[Records from a data collection]
-----

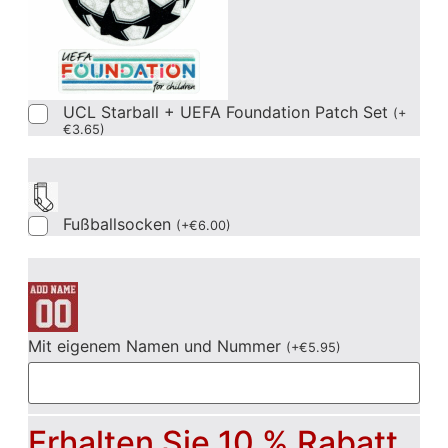
UCL Starball + UEFA Foundation Patch Set
(
+
€
3.65
)
Fußballsocken
(
+
€
6.00
)
Mit eigenem Namen und Nummer
(
+
€
5.95
)
Erhalten Sie 10 % Rabatt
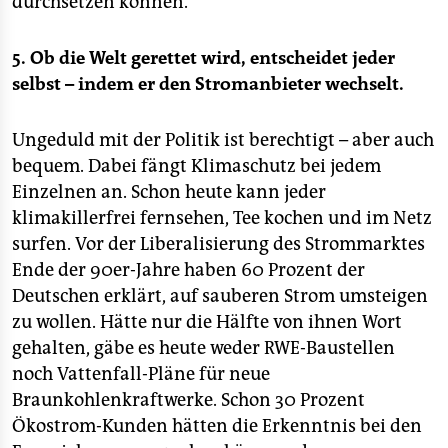
durchsetzen können.
5. Ob die Welt gerettet wird, entscheidet jeder
selbst – indem er den Stromanbieter wechselt.
Ungeduld mit der Politik ist berechtigt – aber auch
bequem. Dabei fängt Klimaschutz bei jedem
Einzelnen an. Schon heute kann jeder
klimakillerfrei fernsehen, Tee kochen und im Netz
surfen. Vor der Liberalisierung des Strommarktes
Ende der 90er-Jahre haben 60 Prozent der
Deutschen erklärt, auf sauberen Strom umsteigen
zu wollen. Hätte nur die Hälfte von ihnen Wort
gehalten, gäbe es heute weder RWE-Baustellen
noch Vattenfall-Pläne für neue
Braunkohlenkraftwerke. Schon 30 Prozent
Ökostrom-Kunden hätten die Erkenntnis bei den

-----

• ACTION ITEM
Repeat the data exactly in full, omitting its pictures.

• ANSWER TO THIS PROBLEM
UCL Starball + UEFA Foundation Patch Set
(
+
€
3.65
)
Fußballsocken
(
+
€
6.00
)
Mit eigenem Namen und Nummer
(
+
€
5.95
)
Erhalten Sie 10 % Rabatt
durchsetzen können.
5. Ob die Welt gerettet wird, entscheidet jeder
selbst – indem er den Stromanbieter wechselt.
Ungeduld mit der Politik ist berechtigt – aber auch
bequem. Dabei fängt Klimaschutz bei jedem
Einzelnen an. Schon heute kann jeder
klimakillerfrei fernsehen, Tee kochen und im Netz
surfen. Vor der Liberalisierung des Strommarktes
Ende der 90er-Jahre haben 60 Prozent der
Deutschen erklärt, auf sauberen Strom umsteigen
zu wollen. Hätte nur die Hälfte von ihnen Wort
gehalten, gäbe es heute weder RWE-Baustellen
noch Vattenfall-Pläne für neue
Braunkohlenkraftwerke. Schon 30 Prozent
Ökostrom-Kunden hätten die Erkenntnis bei den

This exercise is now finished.